When you need to change a password for some website, you'll have to add something to your "door id", e.g. a counter. Then you'll have to remember such counters for every website where you decide to change password. Due to this I was a bit reluctant to change passwords, which is dangerous.

If you want simplicity, the simpler and more convenient solution is to keep an encrypted text file.

--

As for security, the best approach to deterministic password generators I've seen is this:

http://www.cs.utexas.edu/~bwaters/publications/papers/www200...

(Today you'll want to use scrypt as the hash, though).


This is true. I have door ids that with version numbers in them, but then again I store a list of door ids in clear text.

I used to have an encrypted list of passwords, but I was reliant on more complicated software to encrypt and decrypt the password file. Also there was more bookkeeping involved. Whenever I added a password I had to remember to save and encrypt the file and then decrypt it again to verify that I had use the right master password.


Do you think pwclip [1] would work well for you? The key file is optional, if you provide a -c argument that prompts for your passphrase (and ideally returns scrypt(pw)).

[1] https://github.com/davidlazar/pwclip


You can add a standard string to all passwords, for example "Ab1#", so that it satisfies like 99% of sites. You do get in situations where you have to know remember some more information, but this can mostly be written down.


"You do get in situations where you have to know remember some more information, but this can mostly be written down."

That boils down to "this idea won't work"; "writing down my passwords" is the exact failure case we're trying to get away from. And I don't have that problem with LastPass.
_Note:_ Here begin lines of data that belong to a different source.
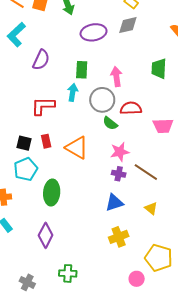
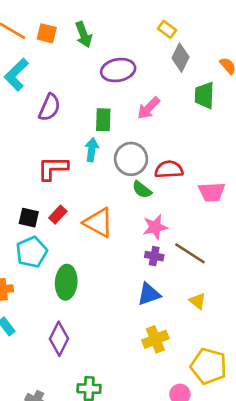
gray diamond: (128, 25) -> (181, 58), moved, turned -50
green trapezoid: (159, 69) -> (204, 95), moved
pink arrow: (116, 77) -> (149, 108), moved, turned -126
red rectangle: (46, 141) -> (58, 215), turned 56

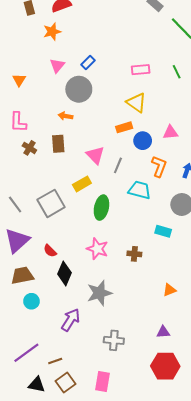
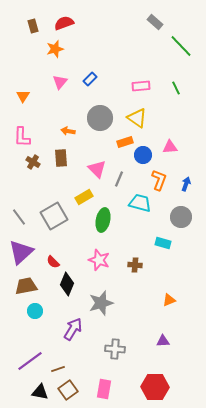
gray circle: (79, 89) -> (100, 118), moved
red hexagon: (165, 366) -> (155, 387), moved

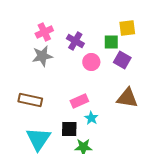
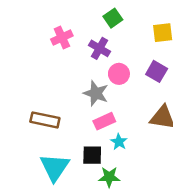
green square: (111, 42) -> (113, 18), moved, turned -35
gray star: (42, 56) -> (96, 93), moved, turned 30

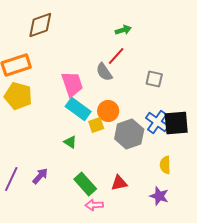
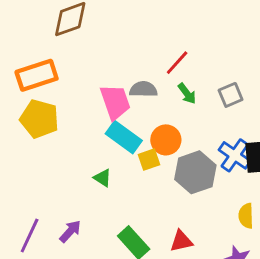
green arrow: (123, 30) -> (187, 94), moved, turned 70
gray semicircle: (104, 72) -> (143, 89), moved, turned 126
gray square: (154, 79) -> (231, 95), turned -36
green triangle: (70, 142) -> (103, 178), moved

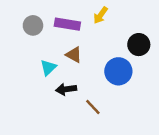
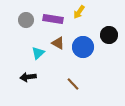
blue circle: (118, 71) -> (83, 47), moved
black arrow: (66, 89) -> (28, 77), moved

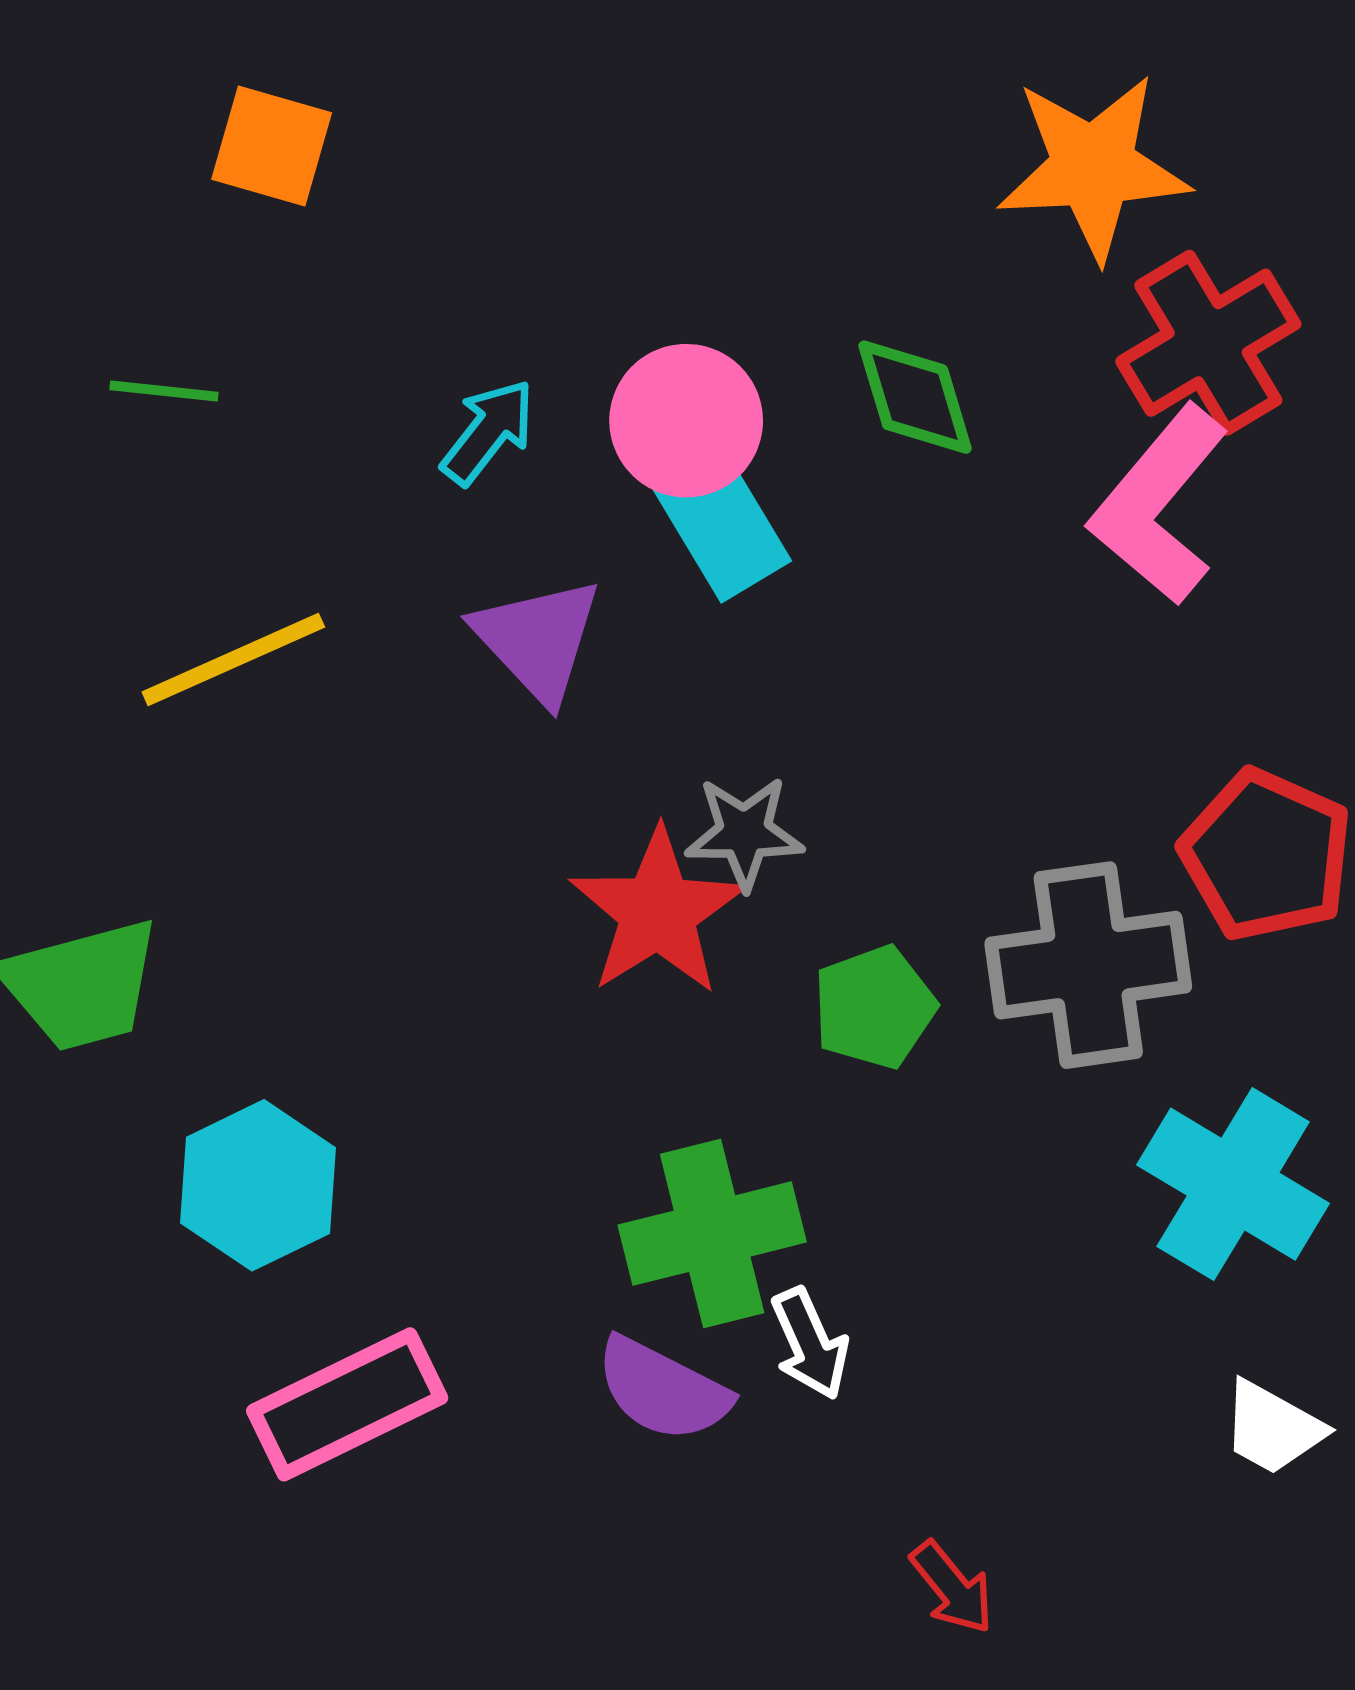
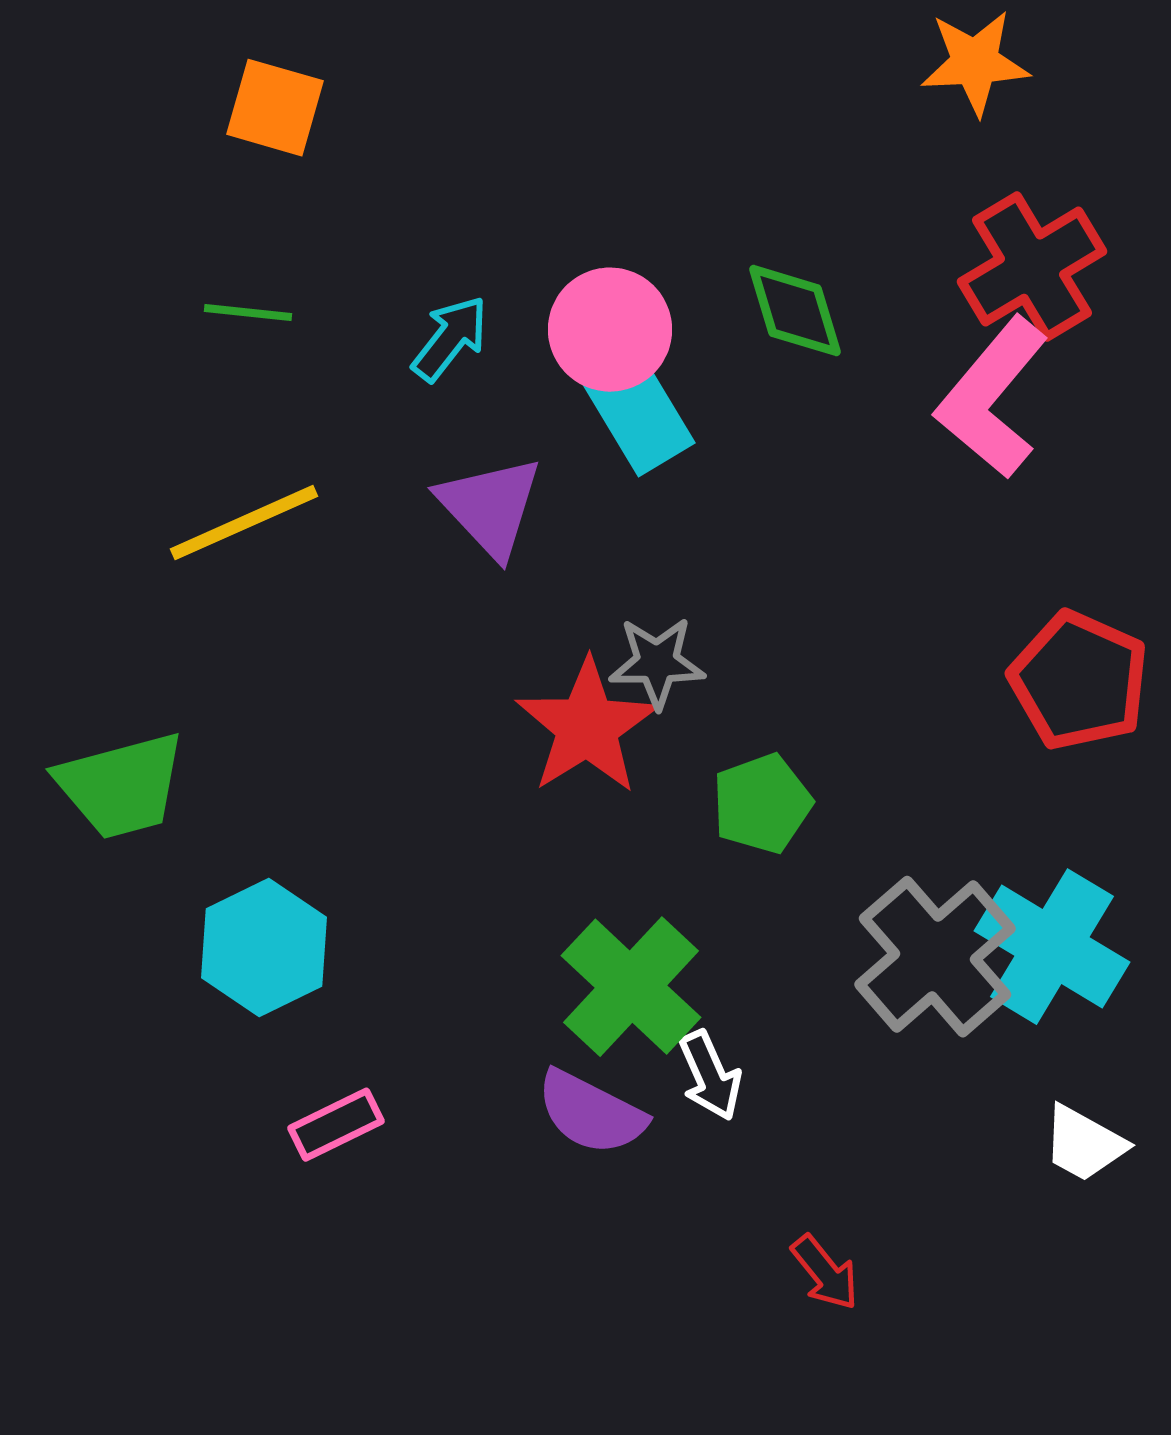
orange star: (1093, 167) -> (975, 63), moved, size x0.7
green line: (164, 391) -> (248, 313), moved
gray cross: (1088, 965) -> (935, 957), moved, turned -33
green cross: (712, 1234) -> (631, 987), turned -33
pink rectangle: (347, 1404) -> (336, 1125), size x0.6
The name of the game isn't to try to make this idea work at all costs. The name of the game is to find the best way to manage passwords. It's important not to lose sight of that in the argument. (If you look around, you'll see this particular cognitive problem come up a lot in engineering... never lose sight of the overall goal no matter how far into the trees you go.)

Unfortunately, at least a dozen iterations of this idea have come to my attention, to say nothing of who-knows how many hundreds or thousands of implementations of this basic idea there are, and they haven't succeeded because they really don't work in the real world.


If I write it down, I will lose it. I do have some passwords that follow a specific pattern that I can remember easily for sites I might need to access outside of having KeePass on a machine (haven't put it on my phone).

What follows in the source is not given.